Information security specialists, who hack computer systems and mobile devices to detect and fix previously unknown vulnerabilities in popular software, demonstrated their skills by hacking Safari, SCADA and by detecting a vulnerability in iPad at the Positive Hack Days international forum, which took place on Thursday (19/05/2011) in Moscow.
MOSCOW, May 19th – RIA Novosti, Ivan Shadrin
Information security specialists, who hack computer systems and mobile devices to detect and fix previously unknown vulnerabilities in popular software, demonstrated their skills by hacking Safari, SCADA and by detecting a vulnerability in iPad at the Positive Hack Days international forum, which took place on Thursday in Moscow.
The Positive Hack Days international forum was held by Positive Technologies (develops solutions to ensure corporate information security) for the first time, however the forum was able to draw the attention of information security experts from large Russian companies and from abroad. During the day, the representatives of Kaspersky Lab, Group-IB, VimpelCom, Rostelecom, Russian Argicultural Bank and other companies and organizations, including Federal Service for Technical and Export Control, conducted their reports, business seminars, and masterclasses at the forum sites.

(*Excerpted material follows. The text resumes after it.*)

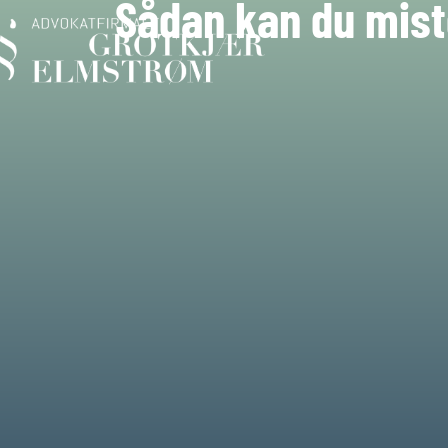
Sådan kan du mist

Along with reports, various hacking contests were conducted in the framework of the forum. As part of the hack2own contest, CISSRT information security specialists demonstrated that the latest version of the Safari Internet browser for Windows contained a zero day vulnerability (a vulnerability that was not known by information security specialists before) and exploited it to run an application, thus demonstrating a security flaw in the popular browser and winning a laptop, on which the vulnerable Safari was installed.
The same participants tried to hack the iPad tablet computer by exploiting a vulnerability in a mobile version of the Safari browser, but did not succeed, since the exploit (a program for exploiting vulnerabilities in tested software) written by them, did not work stably. However, as the organizers of the contest told RIA Novosti, the CISSRT representatives proved the existence of the vulnerability in the Safari browser during the qualifying round, and failed to demonstrate it in practice, because they had not enough time before the beginning of the contest to bring the exploit to an acceptably stable condition. According to the authors of the exploit, the vulnerability allows removing and modifying any information in the iPad memory. Nevertheless, technically, in the hack2own contest the iPad withstood the hackers’ attack.
The main hacking contest of Positive Hack Days was "CTF (Capture The Flag) Freestyler", which is a kind of intellectual contest, popular with information security specialists in Russia and all over the world, aimed at assessing participants’ skills in attacking and protecting computer systems. The contest lasted almost all the working time of the forum: from 9 a.m. till 5 p.m. (Moscow time). Ten teams took place in the contest: seven from Russia and three from abroad (USA, France, and India).
The organizers of the contest developed contest software which imitated various real computer systems. In particular, the participants were to attack and protect virtual copies of SCADA systems, used for managing various industrial facilities.
According to the rules of the CTF Freestyler, each team was provided a computer system at their disposal and had to protect it from other teams, at the same time conducting attacks against other teams’ systems. An attack was considered successful, if it resulted in the loss of availability of the affected system. In this case, the team that allowed a successful attack against their system, lost several contest points. The team that conducted a successful attack, on the contrary, gained contest points, but only in the case if the team managed to capture the flag in the enemy’s system. The role of the flag in the contest legend was performed by a specific source code string.
The best protectors and attackers of computer systems proved to be the members of the USA team called "PPP", who became the first and gained the top prize of 5 thousand dollars. Second and third places were taken by the teams from Saint Petersburg and Yekaterinburg. Russian prize-winners were awarded 3 and 2 thousand dollars respectively. CTF Freestyler became one of the major contests among the СTF contests conducted in Russia.
Too Drunk to Hack
After the completion of all reports, hacking competitions and award ceremony, the organizers conducted a mock contest called Too Drunk to Hack, in which only persons of the full legal age could take part. According to the rules, contestants were to hack a copy of the phdays.ru website, which contained several vulnerabilities. In case if a contestant makes a mistake while hacking, they are to drink 50 grams of tequila.
Eight contenders from France, USA, and Russia took part in the contest. As opposed to the "CTF Freestyler" results, in this contest Russian information security specialists were unrivalled – the winner of the Too Drunk to Hack contest was the onsec.ru chief information security expert and web security researcher Vladimir Vorontsov. After 6 mistakes, he detected the vulnerabilities prepared by the organizers and hacked the copy of phdays.com.